Task objective>
Gather every line in the records below that contains the word "Batken".

====== Data listing ======

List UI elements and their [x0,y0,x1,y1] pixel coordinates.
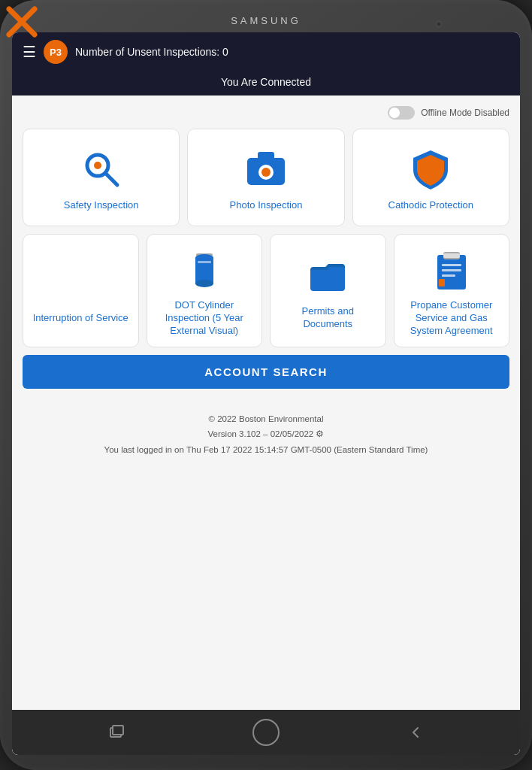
svg-rect-17 [442,264,461,266]
cathodic-protection-card[interactable]: Cathodic Protection [352,129,509,226]
bottom-nav-bar [12,710,520,755]
footer: © 2022 Boston Environmental Version 3.10… [23,396,509,465]
photo-inspection-label: Photo Inspection [230,199,303,212]
home-button[interactable] [252,719,280,746]
propane-agreement-label: Propane Customer Service and Gas System … [401,299,503,338]
permits-documents-card[interactable]: Permits and Documents [270,234,386,347]
permits-documents-icon [305,253,350,298]
photo-inspection-card[interactable]: Photo Inspection [187,129,344,226]
interruption-service-icon [58,259,103,305]
cathodic-protection-icon [408,147,453,192]
svg-rect-4 [258,152,274,159]
offline-mode-toggle[interactable] [388,106,415,120]
cards-row-2: Interruption of Service DOT Cylinder In [23,234,509,347]
svg-rect-18 [442,269,461,271]
dot-cylinder-card[interactable]: DOT Cylinder Inspection (5 Year External… [147,234,263,347]
account-search-button[interactable]: ACCOUNT SEARCH [23,355,509,389]
main-content: Offline Mode Disabled Safety Inspection [12,95,520,710]
svg-rect-16 [443,253,460,258]
propane-agreement-icon [429,247,474,292]
screen: ☰ P3 Number of Unsent Inspections: 0 You… [12,32,520,755]
svg-rect-20 [439,279,445,286]
interruption-service-label: Interruption of Service [33,312,128,325]
app-header: ☰ P3 Number of Unsent Inspections: 0 You… [12,32,520,95]
copyright-text: © 2022 Boston Environmental [30,411,502,427]
version-text: Version 3.102 – 02/05/2022 ⚙ [30,426,502,442]
recent-apps-button[interactable] [103,719,130,746]
cards-row-1: Safety Inspection Photo Inspection [23,129,509,226]
camera-dot [436,21,442,27]
svg-rect-22 [113,726,123,735]
hamburger-menu-icon[interactable]: ☰ [23,43,36,61]
permits-documents-label: Permits and Documents [277,305,379,331]
last-login-text: You last logged in on Thu Feb 17 2022 15… [30,442,502,458]
connection-status: You Are Connected [12,71,520,95]
interruption-service-card[interactable]: Interruption of Service [23,234,139,347]
back-button[interactable] [402,719,429,746]
brand-label: SAMSUNG [231,15,301,26]
safety-inspection-icon [79,147,124,192]
app-logo: P3 [44,40,68,64]
svg-point-2 [94,162,101,169]
svg-rect-13 [198,261,211,263]
cathodic-protection-label: Cathodic Protection [388,199,473,212]
svg-line-1 [105,173,117,185]
dot-cylinder-label: DOT Cylinder Inspection (5 Year External… [153,299,256,338]
svg-rect-19 [442,274,455,277]
propane-agreement-card[interactable]: Propane Customer Service and Gas System … [394,234,510,347]
offline-toggle-row: Offline Mode Disabled [23,106,509,120]
photo-inspection-icon [243,147,289,192]
dot-cylinder-icon [182,247,227,292]
svg-point-12 [195,280,213,287]
offline-mode-label: Offline Mode Disabled [421,108,509,118]
tablet-device: SAMSUNG ☰ P3 Number of Unsent Inspection… [0,0,532,770]
svg-point-6 [261,168,271,177]
unsent-inspections-label: Number of Unsent Inspections: 0 [75,46,228,58]
header-top-bar: ☰ P3 Number of Unsent Inspections: 0 [12,32,520,71]
safety-inspection-card[interactable]: Safety Inspection [23,129,180,226]
safety-inspection-label: Safety Inspection [64,199,139,212]
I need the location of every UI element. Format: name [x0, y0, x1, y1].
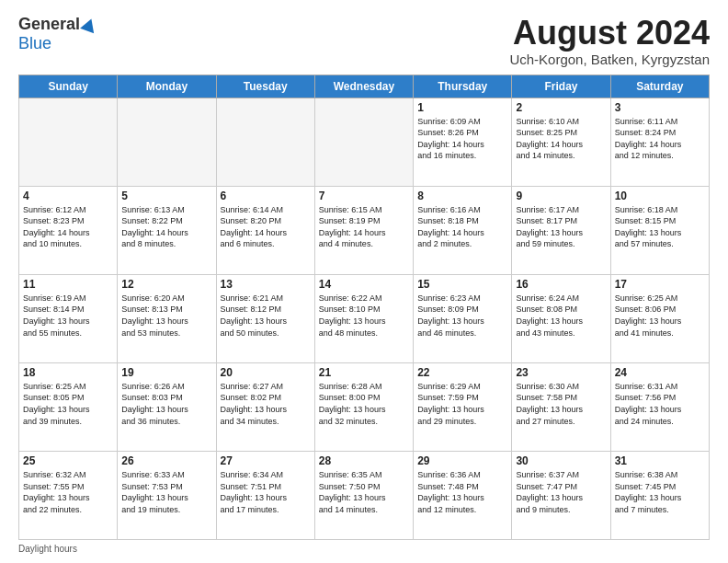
day-number: 22 — [417, 366, 507, 379]
day-info: Sunrise: 6:38 AM Sunset: 7:45 PM Dayligh… — [615, 469, 705, 515]
day-cell: 8Sunrise: 6:16 AM Sunset: 8:18 PM Daylig… — [414, 186, 512, 274]
week-row-0: 1Sunrise: 6:09 AM Sunset: 8:26 PM Daylig… — [19, 98, 710, 186]
day-info: Sunrise: 6:31 AM Sunset: 7:56 PM Dayligh… — [615, 381, 705, 427]
day-info: Sunrise: 6:16 AM Sunset: 8:18 PM Dayligh… — [417, 204, 507, 250]
day-number: 1 — [417, 101, 507, 114]
day-info: Sunrise: 6:34 AM Sunset: 7:51 PM Dayligh… — [221, 469, 311, 515]
day-info: Sunrise: 6:25 AM Sunset: 8:05 PM Dayligh… — [23, 381, 113, 427]
footer-note: Daylight hours — [18, 544, 710, 554]
day-number: 2 — [516, 101, 606, 114]
day-cell: 16Sunrise: 6:24 AM Sunset: 8:08 PM Dayli… — [512, 274, 610, 362]
page: General Blue August 2024 Uch-Korgon, Bat… — [0, 0, 728, 563]
calendar-header-row: SundayMondayTuesdayWednesdayThursdayFrid… — [19, 75, 710, 98]
day-header-sunday: Sunday — [19, 75, 118, 98]
day-number: 20 — [221, 366, 311, 379]
day-cell: 29Sunrise: 6:36 AM Sunset: 7:48 PM Dayli… — [414, 451, 512, 539]
day-info: Sunrise: 6:19 AM Sunset: 8:14 PM Dayligh… — [23, 293, 113, 339]
day-header-friday: Friday — [512, 75, 610, 98]
day-info: Sunrise: 6:13 AM Sunset: 8:22 PM Dayligh… — [121, 204, 211, 250]
day-cell: 7Sunrise: 6:15 AM Sunset: 8:19 PM Daylig… — [314, 186, 413, 274]
calendar-location: Uch-Korgon, Batken, Kyrgyzstan — [509, 52, 710, 67]
day-cell: 18Sunrise: 6:25 AM Sunset: 8:05 PM Dayli… — [19, 362, 118, 451]
day-info: Sunrise: 6:18 AM Sunset: 8:15 PM Dayligh… — [615, 204, 705, 250]
day-number: 11 — [23, 278, 113, 291]
logo-triangle-icon — [80, 16, 98, 33]
day-cell: 2Sunrise: 6:10 AM Sunset: 8:25 PM Daylig… — [512, 98, 610, 186]
day-info: Sunrise: 6:32 AM Sunset: 7:55 PM Dayligh… — [23, 469, 113, 515]
day-cell: 28Sunrise: 6:35 AM Sunset: 7:50 PM Dayli… — [314, 451, 413, 539]
day-info: Sunrise: 6:36 AM Sunset: 7:48 PM Dayligh… — [417, 469, 507, 515]
day-info: Sunrise: 6:22 AM Sunset: 8:10 PM Dayligh… — [319, 293, 409, 339]
title-block: August 2024 Uch-Korgon, Batken, Kyrgyzst… — [509, 15, 710, 67]
day-number: 17 — [615, 278, 705, 291]
day-cell: 23Sunrise: 6:30 AM Sunset: 7:58 PM Dayli… — [512, 362, 610, 451]
day-cell: 9Sunrise: 6:17 AM Sunset: 8:17 PM Daylig… — [512, 186, 610, 274]
week-row-2: 11Sunrise: 6:19 AM Sunset: 8:14 PM Dayli… — [19, 274, 710, 362]
day-cell: 31Sunrise: 6:38 AM Sunset: 7:45 PM Dayli… — [610, 451, 709, 539]
day-info: Sunrise: 6:33 AM Sunset: 7:53 PM Dayligh… — [121, 469, 211, 515]
day-info: Sunrise: 6:14 AM Sunset: 8:20 PM Dayligh… — [221, 204, 311, 250]
day-number: 27 — [221, 454, 311, 467]
day-number: 12 — [121, 278, 211, 291]
day-cell — [314, 98, 413, 186]
day-info: Sunrise: 6:35 AM Sunset: 7:50 PM Dayligh… — [319, 469, 409, 515]
calendar-table: SundayMondayTuesdayWednesdayThursdayFrid… — [18, 75, 710, 540]
day-cell: 15Sunrise: 6:23 AM Sunset: 8:09 PM Dayli… — [414, 274, 512, 362]
day-info: Sunrise: 6:20 AM Sunset: 8:13 PM Dayligh… — [121, 293, 211, 339]
day-header-saturday: Saturday — [610, 75, 709, 98]
day-number: 14 — [319, 278, 409, 291]
day-info: Sunrise: 6:17 AM Sunset: 8:17 PM Dayligh… — [516, 204, 606, 250]
day-number: 29 — [417, 454, 507, 467]
day-info: Sunrise: 6:21 AM Sunset: 8:12 PM Dayligh… — [221, 293, 311, 339]
day-cell: 10Sunrise: 6:18 AM Sunset: 8:15 PM Dayli… — [610, 186, 709, 274]
day-number: 4 — [23, 190, 113, 202]
day-info: Sunrise: 6:15 AM Sunset: 8:19 PM Dayligh… — [319, 204, 409, 250]
day-info: Sunrise: 6:10 AM Sunset: 8:25 PM Dayligh… — [516, 116, 606, 162]
day-cell: 26Sunrise: 6:33 AM Sunset: 7:53 PM Dayli… — [118, 451, 216, 539]
day-number: 26 — [121, 454, 211, 467]
day-info: Sunrise: 6:12 AM Sunset: 8:23 PM Dayligh… — [23, 204, 113, 250]
day-number: 25 — [23, 454, 113, 467]
day-number: 8 — [417, 190, 507, 202]
day-cell — [19, 98, 118, 186]
day-info: Sunrise: 6:30 AM Sunset: 7:58 PM Dayligh… — [516, 381, 606, 427]
header: General Blue August 2024 Uch-Korgon, Bat… — [18, 15, 710, 67]
day-number: 24 — [615, 366, 705, 379]
logo-text: General — [18, 15, 97, 34]
day-info: Sunrise: 6:09 AM Sunset: 8:26 PM Dayligh… — [417, 116, 507, 162]
logo-general-text: General — [18, 15, 80, 34]
day-header-thursday: Thursday — [414, 75, 512, 98]
day-cell: 5Sunrise: 6:13 AM Sunset: 8:22 PM Daylig… — [118, 186, 216, 274]
day-number: 21 — [319, 366, 409, 379]
day-cell: 20Sunrise: 6:27 AM Sunset: 8:02 PM Dayli… — [216, 362, 314, 451]
day-cell: 30Sunrise: 6:37 AM Sunset: 7:47 PM Dayli… — [512, 451, 610, 539]
day-number: 13 — [221, 278, 311, 291]
day-cell: 3Sunrise: 6:11 AM Sunset: 8:24 PM Daylig… — [610, 98, 709, 186]
day-info: Sunrise: 6:28 AM Sunset: 8:00 PM Dayligh… — [319, 381, 409, 427]
day-number: 28 — [319, 454, 409, 467]
day-number: 9 — [516, 190, 606, 202]
day-header-monday: Monday — [118, 75, 216, 98]
day-cell — [216, 98, 314, 186]
day-info: Sunrise: 6:24 AM Sunset: 8:08 PM Dayligh… — [516, 293, 606, 339]
calendar-title: August 2024 — [509, 15, 710, 52]
day-cell — [118, 98, 216, 186]
day-number: 10 — [615, 190, 705, 202]
day-info: Sunrise: 6:27 AM Sunset: 8:02 PM Dayligh… — [221, 381, 311, 427]
day-info: Sunrise: 6:23 AM Sunset: 8:09 PM Dayligh… — [417, 293, 507, 339]
day-number: 23 — [516, 366, 606, 379]
day-info: Sunrise: 6:25 AM Sunset: 8:06 PM Dayligh… — [615, 293, 705, 339]
day-cell: 6Sunrise: 6:14 AM Sunset: 8:20 PM Daylig… — [216, 186, 314, 274]
day-cell: 14Sunrise: 6:22 AM Sunset: 8:10 PM Dayli… — [314, 274, 413, 362]
day-info: Sunrise: 6:29 AM Sunset: 7:59 PM Dayligh… — [417, 381, 507, 427]
day-cell: 12Sunrise: 6:20 AM Sunset: 8:13 PM Dayli… — [118, 274, 216, 362]
day-number: 7 — [319, 190, 409, 202]
day-number: 19 — [121, 366, 211, 379]
logo: General Blue — [18, 15, 97, 53]
day-cell: 1Sunrise: 6:09 AM Sunset: 8:26 PM Daylig… — [414, 98, 512, 186]
day-cell: 22Sunrise: 6:29 AM Sunset: 7:59 PM Dayli… — [414, 362, 512, 451]
logo-blue-text: Blue — [18, 34, 51, 53]
day-cell: 24Sunrise: 6:31 AM Sunset: 7:56 PM Dayli… — [610, 362, 709, 451]
day-cell: 13Sunrise: 6:21 AM Sunset: 8:12 PM Dayli… — [216, 274, 314, 362]
week-row-4: 25Sunrise: 6:32 AM Sunset: 7:55 PM Dayli… — [19, 451, 710, 539]
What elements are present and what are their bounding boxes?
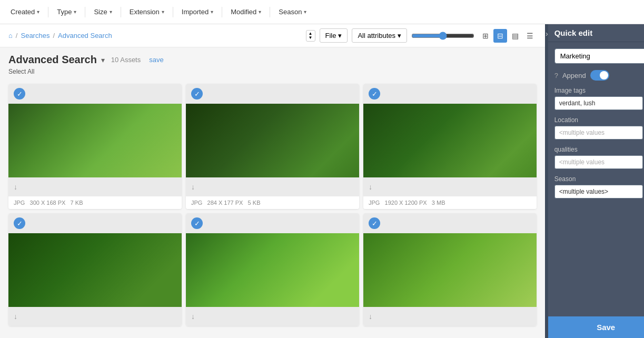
- grid-item-footer: ↓: [363, 177, 537, 196]
- breadcrumb: ⌂ / Searches / Advanced Search: [8, 32, 112, 39]
- page-title-area: Advanced Search ▾ 10 Assets save Select …: [0, 47, 545, 79]
- page-title: Advanced Search: [8, 54, 97, 66]
- chevron-down-icon: ▾: [110, 9, 112, 15]
- append-toggle[interactable]: [590, 70, 609, 81]
- breadcrumb-bar: ⌂ / Searches / Advanced Search ▲ ▼ File …: [0, 24, 545, 47]
- image-tags-row: 🗑: [554, 96, 644, 110]
- toggle-knob: [600, 71, 608, 79]
- chevron-down-icon: ▾: [162, 9, 164, 15]
- location-input[interactable]: [554, 126, 643, 140]
- grid-item: ✓ ↓ JPG 300 X 168 PX 7 KB: [8, 84, 182, 209]
- view-mode-list[interactable]: ⊞: [479, 29, 492, 43]
- separator: [173, 7, 173, 17]
- content-area: ⌂ / Searches / Advanced Search ▲ ▼ File …: [0, 24, 545, 338]
- breadcrumb-sep: /: [53, 32, 55, 39]
- download-icon[interactable]: ↓: [369, 312, 372, 321]
- breadcrumb-searches[interactable]: Searches: [21, 32, 49, 39]
- filter-type[interactable]: Type ▾: [53, 6, 81, 18]
- attributes-dropdown[interactable]: All attributes ▾: [352, 28, 407, 43]
- help-icon[interactable]: ?: [554, 72, 558, 79]
- selection-checkbox[interactable]: ✓: [14, 217, 25, 229]
- separator: [270, 7, 270, 17]
- download-icon[interactable]: ↓: [14, 312, 17, 321]
- view-mode-buttons: ⊞ ⊟ ▤ ☰: [479, 29, 537, 43]
- quick-edit-save-button[interactable]: Save: [548, 316, 644, 338]
- download-icon[interactable]: ↓: [191, 312, 195, 321]
- download-icon[interactable]: ↓: [14, 183, 17, 191]
- chevron-down-icon: ▾: [74, 9, 76, 15]
- grid-image[interactable]: [363, 104, 537, 177]
- qualities-section: qualities 🗑: [554, 146, 644, 169]
- chevron-down-icon: ▾: [259, 9, 261, 15]
- filter-imported[interactable]: Imported ▾: [177, 6, 217, 18]
- quick-edit-title: Quick edit: [554, 28, 644, 37]
- location-label: Location: [554, 116, 644, 124]
- filter-modified[interactable]: Modified ▾: [226, 6, 265, 18]
- grid-image[interactable]: [8, 104, 182, 177]
- season-label: Season: [554, 175, 644, 183]
- chevron-down-icon: ▾: [338, 32, 342, 39]
- chevron-down-icon: ▾: [211, 9, 213, 15]
- filter-size[interactable]: Size ▾: [90, 6, 116, 18]
- grid-image[interactable]: [186, 233, 359, 307]
- grid-item: ✓ ↓: [8, 213, 182, 326]
- zoom-slider[interactable]: [411, 32, 474, 40]
- download-icon[interactable]: ↓: [191, 183, 195, 191]
- image-tags-label: Image tags: [554, 87, 644, 94]
- grid-item-meta: JPG 1920 X 1200 PX 3 MB: [363, 196, 537, 209]
- season-section: Season <multiple values> 🗑: [554, 175, 644, 198]
- qualities-input[interactable]: [554, 155, 643, 169]
- location-row: 🗑: [554, 126, 644, 140]
- chevron-down-icon: ▾: [304, 9, 306, 15]
- quick-edit-panel: › Quick edit Marketing ? Append: [545, 24, 644, 338]
- file-dropdown[interactable]: File ▾: [320, 28, 348, 43]
- filter-extension[interactable]: Extension ▾: [125, 6, 169, 18]
- filter-season[interactable]: Season ▾: [274, 6, 311, 18]
- selection-checkbox[interactable]: ✓: [369, 88, 380, 100]
- breadcrumb-home[interactable]: ⌂: [8, 32, 13, 39]
- location-section: Location 🗑: [554, 116, 644, 140]
- zoom-slider-container: [411, 32, 474, 40]
- filter-created[interactable]: Created ▾: [6, 6, 44, 18]
- grid-image[interactable]: [186, 104, 359, 177]
- category-dropdown[interactable]: Marketing: [554, 48, 644, 64]
- qualities-row: 🗑: [554, 155, 644, 169]
- selection-checkbox[interactable]: ✓: [369, 217, 380, 229]
- view-mode-table[interactable]: ☰: [523, 29, 537, 43]
- selection-checkbox[interactable]: ✓: [14, 88, 25, 100]
- breadcrumb-current: Advanced Search: [58, 32, 112, 39]
- grid-item: ✓ ↓: [186, 213, 359, 326]
- separator: [85, 7, 85, 17]
- view-mode-compact[interactable]: ▤: [508, 29, 522, 43]
- breadcrumb-sep: /: [16, 32, 18, 39]
- select-all-link[interactable]: Select All: [8, 66, 34, 77]
- selection-checkbox[interactable]: ✓: [191, 217, 203, 229]
- sort-order-btn[interactable]: ▲ ▼: [306, 30, 315, 42]
- selection-checkbox[interactable]: ✓: [191, 88, 203, 100]
- grid-item-footer: ↓: [186, 307, 359, 326]
- save-search-link[interactable]: save: [149, 56, 163, 64]
- separator: [222, 7, 222, 17]
- download-icon[interactable]: ↓: [369, 183, 372, 191]
- image-tags-input[interactable]: [554, 96, 643, 110]
- grid-item-header: ✓: [8, 84, 182, 104]
- image-grid: ✓ ↓ JPG 300 X 168 PX 7 KB ✓ ↓ JPG 284 X …: [8, 84, 537, 326]
- season-row: <multiple values> 🗑: [554, 185, 644, 198]
- season-select[interactable]: <multiple values>: [554, 185, 643, 198]
- view-controls: ▲ ▼ File ▾ All attributes ▾ ⊞ ⊟ ▤: [306, 28, 537, 43]
- append-row: ? Append: [554, 70, 644, 81]
- image-tags-section: Image tags 🗑: [554, 87, 644, 110]
- grid-image[interactable]: [363, 233, 537, 307]
- panel-inner: Quick edit Marketing ? Append Image tags: [548, 24, 644, 338]
- grid-image[interactable]: [8, 233, 182, 307]
- view-mode-grid[interactable]: ⊟: [493, 29, 507, 43]
- grid-item-header: ✓: [186, 84, 359, 104]
- grid-item: ✓ ↓ JPG 284 X 177 PX 5 KB: [186, 84, 359, 209]
- chevron-down-icon: ▾: [398, 32, 401, 39]
- grid-item-footer: ↓: [186, 177, 359, 196]
- grid-item-header: ✓: [363, 213, 537, 233]
- chevron-down-icon: ▾: [37, 9, 39, 15]
- qualities-label: qualities: [554, 146, 644, 153]
- separator: [121, 7, 121, 17]
- title-chevron-icon[interactable]: ▾: [101, 56, 105, 64]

======

Expected answer>
calendar-location: Uch-Korgon, Batken, Kyrgyzstan — [509, 52, 710, 67]
title-block: August 2024 Uch-Korgon, Batken, Kyrgyzst… — [509, 15, 710, 67]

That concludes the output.